[Data for this exercise]:
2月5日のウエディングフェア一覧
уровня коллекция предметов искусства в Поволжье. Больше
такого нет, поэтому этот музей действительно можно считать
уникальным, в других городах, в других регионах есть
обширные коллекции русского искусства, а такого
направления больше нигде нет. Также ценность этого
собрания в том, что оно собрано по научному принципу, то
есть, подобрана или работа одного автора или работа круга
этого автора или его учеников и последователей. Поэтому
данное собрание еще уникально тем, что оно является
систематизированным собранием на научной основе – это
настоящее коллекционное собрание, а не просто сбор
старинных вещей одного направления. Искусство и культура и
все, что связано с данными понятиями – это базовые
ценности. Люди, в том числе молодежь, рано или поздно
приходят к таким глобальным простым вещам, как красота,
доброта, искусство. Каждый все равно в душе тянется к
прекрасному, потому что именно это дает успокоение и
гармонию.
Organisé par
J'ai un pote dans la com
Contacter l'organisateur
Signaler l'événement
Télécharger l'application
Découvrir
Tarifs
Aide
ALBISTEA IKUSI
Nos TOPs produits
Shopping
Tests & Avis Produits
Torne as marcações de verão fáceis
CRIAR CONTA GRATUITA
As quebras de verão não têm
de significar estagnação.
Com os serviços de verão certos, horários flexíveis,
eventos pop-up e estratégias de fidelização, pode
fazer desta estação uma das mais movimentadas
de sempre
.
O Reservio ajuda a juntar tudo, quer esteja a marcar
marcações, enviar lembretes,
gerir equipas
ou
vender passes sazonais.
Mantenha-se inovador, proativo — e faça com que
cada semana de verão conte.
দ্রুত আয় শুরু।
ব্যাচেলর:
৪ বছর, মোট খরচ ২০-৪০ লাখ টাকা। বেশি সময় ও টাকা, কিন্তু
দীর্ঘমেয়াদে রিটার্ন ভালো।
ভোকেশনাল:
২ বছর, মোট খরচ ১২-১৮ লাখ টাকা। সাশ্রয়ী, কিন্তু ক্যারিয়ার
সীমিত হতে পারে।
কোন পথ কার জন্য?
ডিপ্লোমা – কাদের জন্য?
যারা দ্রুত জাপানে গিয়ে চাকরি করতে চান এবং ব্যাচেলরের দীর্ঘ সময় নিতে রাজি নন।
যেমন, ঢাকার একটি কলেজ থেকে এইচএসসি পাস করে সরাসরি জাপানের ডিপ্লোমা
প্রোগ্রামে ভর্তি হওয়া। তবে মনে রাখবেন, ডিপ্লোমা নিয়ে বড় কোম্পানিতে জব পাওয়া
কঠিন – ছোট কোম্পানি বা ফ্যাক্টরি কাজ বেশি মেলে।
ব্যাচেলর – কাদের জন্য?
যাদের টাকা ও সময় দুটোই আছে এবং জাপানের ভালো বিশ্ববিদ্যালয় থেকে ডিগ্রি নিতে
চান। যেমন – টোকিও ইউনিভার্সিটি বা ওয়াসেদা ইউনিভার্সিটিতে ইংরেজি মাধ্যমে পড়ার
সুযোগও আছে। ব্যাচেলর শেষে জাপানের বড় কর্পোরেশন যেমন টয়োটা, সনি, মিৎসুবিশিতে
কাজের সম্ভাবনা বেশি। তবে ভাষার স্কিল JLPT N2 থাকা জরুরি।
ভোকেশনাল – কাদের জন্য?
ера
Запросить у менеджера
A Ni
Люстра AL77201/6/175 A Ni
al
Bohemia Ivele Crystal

==

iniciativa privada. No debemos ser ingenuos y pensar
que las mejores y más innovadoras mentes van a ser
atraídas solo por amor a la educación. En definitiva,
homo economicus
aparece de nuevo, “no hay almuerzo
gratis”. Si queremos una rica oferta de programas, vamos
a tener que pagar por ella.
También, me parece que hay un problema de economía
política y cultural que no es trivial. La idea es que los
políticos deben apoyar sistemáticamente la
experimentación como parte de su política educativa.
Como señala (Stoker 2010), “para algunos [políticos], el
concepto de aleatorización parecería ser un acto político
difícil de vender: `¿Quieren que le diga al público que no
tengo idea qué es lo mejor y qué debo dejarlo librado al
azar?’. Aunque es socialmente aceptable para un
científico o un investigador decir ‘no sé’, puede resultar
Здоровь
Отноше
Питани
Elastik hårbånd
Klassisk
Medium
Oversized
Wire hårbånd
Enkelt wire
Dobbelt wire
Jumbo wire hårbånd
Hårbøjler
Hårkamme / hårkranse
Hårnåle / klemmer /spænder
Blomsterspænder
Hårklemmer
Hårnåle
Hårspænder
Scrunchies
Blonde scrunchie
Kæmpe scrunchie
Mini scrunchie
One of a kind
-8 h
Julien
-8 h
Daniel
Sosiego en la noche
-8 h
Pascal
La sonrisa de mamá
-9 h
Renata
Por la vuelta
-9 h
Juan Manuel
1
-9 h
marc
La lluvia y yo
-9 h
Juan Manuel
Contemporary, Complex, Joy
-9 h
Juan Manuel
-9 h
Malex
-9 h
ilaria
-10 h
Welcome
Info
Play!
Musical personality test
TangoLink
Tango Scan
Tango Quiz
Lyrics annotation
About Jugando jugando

[Directions for this task]: Write out exactly the lines that fall from the line with "সীমিত হতে পারে।" to the line with "Bohemia Ivele Crystal" in the records above, keeping both ends.

[Result]:
সীমিত হতে পারে।
কোন পথ কার জন্য?
ডিপ্লোমা – কাদের জন্য?
যারা দ্রুত জাপানে গিয়ে চাকরি করতে চান এবং ব্যাচেলরের দীর্ঘ সময় নিতে রাজি নন।
যেমন, ঢাকার একটি কলেজ থেকে এইচএসসি পাস করে সরাসরি জাপানের ডিপ্লোমা
প্রোগ্রামে ভর্তি হওয়া। তবে মনে রাখবেন, ডিপ্লোমা নিয়ে বড় কোম্পানিতে জব পাওয়া
কঠিন – ছোট কোম্পানি বা ফ্যাক্টরি কাজ বেশি মেলে।
ব্যাচেলর – কাদের জন্য?
যাদের টাকা ও সময় দুটোই আছে এবং জাপানের ভালো বিশ্ববিদ্যালয় থেকে ডিগ্রি নিতে
চান। যেমন – টোকিও ইউনিভার্সিটি বা ওয়াসেদা ইউনিভার্সিটিতে ইংরেজি মাধ্যমে পড়ার
সুযোগও আছে। ব্যাচেলর শেষে জাপানের বড় কর্পোরেশন যেমন টয়োটা, সনি, মিৎসুবিশিতে
কাজের সম্ভাবনা বেশি। তবে ভাষার স্কিল JLPT N2 থাকা জরুরি।
ভোকেশনাল – কাদের জন্য?
ера
Запросить у менеджера
A Ni
Люстра AL77201/6/175 A Ni
al
Bohemia Ivele Crystal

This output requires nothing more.